My wife and I volunteered to teach art and science sections of a Vacation Bible School program at our church. Judy initially thought she’d assist two teachers who would develop science projects and lead lessons. She discovered, too late to back out, that she was the only volunteer. I knew that she’d have difficulty getting through the week by herself, so I agreed to be her assistant.

We ended up having a good time working with interesting kids. Some were unwilling attendees who needed gentle coaxing to participate. We taught them about rocket propulsion by firing balloon-powered missiles along strings running to a planet Mars target. We gave them materials and let them work out designs for Martian landers. Their payloads were marshmallows. If a lander set down gently and didn’t dump cargo on the floor, the budding engineer could eat the marshmallow. One girl made a parasail out of construction paper and string. Her lander floated down slowly with stately grandeur.
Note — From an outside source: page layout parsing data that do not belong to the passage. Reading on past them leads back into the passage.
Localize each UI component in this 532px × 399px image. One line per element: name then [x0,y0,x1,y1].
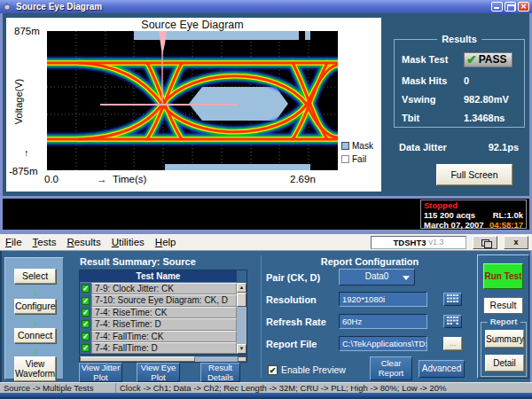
summary-button[interactable]: Summary [485,330,524,348]
table-row[interactable]: ✓ 7-4: RiseTime: D [80,318,237,330]
run-panel: Run Test Result Report Summary Detail [477,254,529,379]
clear-report-button[interactable]: Clear Report [370,356,412,380]
app-version-badge: TDSHT3 v1.3 [371,236,466,249]
resolution-keypad-button[interactable] [443,293,462,306]
acquisition-status: Stopped [424,200,458,210]
x-axis-min-label: 0.0 [44,174,59,184]
report-file-field[interactable]: C:\TekApplications\TDSHT [339,336,427,351]
mask-hits-value: 0 [464,75,469,86]
data-jitter-label: Data Jitter [399,142,447,153]
acquisition-date: March 07, 2007 [424,220,484,230]
run-test-button[interactable]: Run Test [483,263,523,289]
advanced-button[interactable]: Advanced [419,360,465,378]
y-axis-min-label: -875m [9,166,38,176]
results-panel: Results Mask Test ✔ PASS Mask Hits 0 Vsw… [381,13,532,196]
table-row[interactable]: ✓ 7-9: Clock Jitter: CK [80,283,237,294]
app-close-button[interactable]: x [504,236,528,249]
table-column-header: Test Name [80,270,237,283]
application-window: Source Eye Diagram ✕ Source Eye Diagram … [0,0,532,399]
window-titlebar[interactable]: Source Eye Diagram ✕ [0,0,532,13]
table-row[interactable]: ✓ 7-10: Source Eye Diagram: CK, D [80,294,237,306]
status-configuration: Clock -> Ch1; Data -> Ch2; Rec Length ->… [116,383,532,393]
table-horizontal-scrollbar[interactable] [79,356,247,363]
scrollbar-thumb[interactable] [237,293,246,307]
tdsht3-app-panel: Select ↓ Configure ↓ Connect ↓ View Wave… [0,251,532,382]
app-icon [3,2,12,12]
app-version: v1.3 [428,238,443,246]
full-screen-button[interactable]: Full Screen [436,164,512,185]
table-row[interactable]: ✓ 7-4: FallTime: D [80,342,237,354]
menu-file[interactable]: File [0,237,27,247]
workflow-arrow-icon: ↓ [5,317,65,327]
menu-help[interactable]: Help [150,237,182,247]
workflow-panel: Select ↓ Configure ↓ Connect ↓ View Wave… [4,257,64,379]
scroll-up-icon[interactable]: ▲ [237,283,246,293]
x-axis-label: → Time(s) [97,174,146,184]
pass-check-icon: ✓ [80,318,91,330]
resolution-label: Resolution [266,294,317,305]
table-row[interactable]: ✓ 7-4: FallTime: CK [80,331,237,342]
acquisition-count: 115 200 acqs [424,210,475,220]
window-bottom-edge [0,393,532,399]
y-axis-arrow-icon: ↑ [24,147,29,158]
vswing-label: Vswing [402,94,464,105]
refresh-rate-field[interactable]: 60Hz [339,314,427,329]
minimize-button[interactable] [491,2,503,12]
scope-display-area: Source Eye Diagram 875m Voltage(V) ↑ -87… [0,13,532,196]
menu-results[interactable]: Results [61,237,106,247]
configure-button[interactable]: Configure [14,299,56,314]
vswing-value: 982.80mV [464,94,509,105]
acquisition-status-box: Stopped 115 200 acqs RL:1.0k March 07, 2… [420,200,527,229]
record-length: RL:1.0k [493,210,523,220]
connect-button[interactable]: Connect [14,328,56,343]
mask-test-label: Mask Test [402,54,464,65]
pass-check-icon: ✔ [466,52,477,66]
pass-check-icon: ✓ [80,331,91,342]
app-restore-button[interactable] [473,236,497,249]
resolution-field[interactable]: 1920*1080i [339,292,427,307]
detail-button[interactable]: Detail [485,355,524,372]
section-divider [261,255,262,378]
scrollbar-thumb[interactable] [80,356,195,362]
scrollbar-corner [238,356,246,362]
keypad-icon [447,294,458,302]
plot-title: Source Eye Diagram [47,19,338,31]
scroll-down-icon[interactable]: ▼ [237,344,246,354]
close-button[interactable]: ✕ [518,2,529,12]
view-eye-plot-button[interactable]: View Eye Plot [137,363,180,382]
menu-bar: File Tests Results Utilities Help TDSHT3… [0,233,532,251]
enable-preview-checkbox[interactable]: ✔ [268,365,278,375]
refresh-keypad-button[interactable] [443,315,462,328]
view-jitter-plot-button[interactable]: View Jitter Plot [79,363,122,382]
maximize-button[interactable] [505,2,516,12]
table-row[interactable]: ✓ 7-4: RiseTime: CK [80,307,237,318]
mask-hits-label: Mask Hits [402,75,464,86]
menu-utilities[interactable]: Utilities [106,237,150,247]
app-name: TDSHT3 [394,238,426,247]
pass-check-icon: ✓ [80,283,91,294]
y-axis-max-label: 875m [14,26,40,36]
eye-diagram-plot[interactable] [47,31,338,170]
browse-file-button[interactable]: … [443,337,462,350]
pass-check-icon: ✓ [80,294,91,306]
chevron-down-icon [403,276,410,280]
report-group: Report Summary Detail [481,322,527,377]
report-file-label: Report File [266,339,317,349]
pair-label: Pair (CK, D) [266,272,320,283]
keypad-icon [447,317,458,325]
enable-preview-label: Enable Preview [281,364,346,375]
fail-legend-label: Fail [352,154,366,164]
view-waveform-button[interactable]: View Waveform [14,356,56,381]
table-vertical-scrollbar[interactable]: ▲ ▼ [237,283,246,354]
pair-dropdown[interactable]: Data0 [339,269,415,286]
enable-preview-row: ✔ Enable Preview [268,364,346,375]
pass-check-icon: ✓ [80,342,91,354]
acquisition-strip: Stopped 115 200 acqs RL:1.0k March 07, 2… [0,199,532,230]
fail-legend-swatch [341,155,349,163]
menu-tests[interactable]: Tests [27,237,62,247]
report-config-title: Report Configuration [268,256,472,267]
select-button[interactable]: Select [14,269,56,284]
refresh-rate-label: Refresh Rate [266,317,326,327]
result-button[interactable]: Result [483,297,523,314]
result-details-button[interactable]: Result Details [200,363,240,382]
Her marshmallow barely wobbled at touch down.

Judy and I didn’t know if any of the projects would work and felt trembly at the start of each day. Flopping in front of groups of fifteen to twenty kids can be painful. But by the end of the week our confidence grew, and we had the satisfaction of watching kids learn to enjoy science as they tried new things.

****

Earlier this summer, Judy and I took a short vacation at a state park in northern Florida. The cabin had a screened-in porch where we sat mornings and evenings to catch a breeze and look out over a lake. I studied the construction of the porch, the screen door and the deck. I made the mistake of saying, “I think that I could build something like this on our front porch.” Judy’s eyes popped wide open. Oops.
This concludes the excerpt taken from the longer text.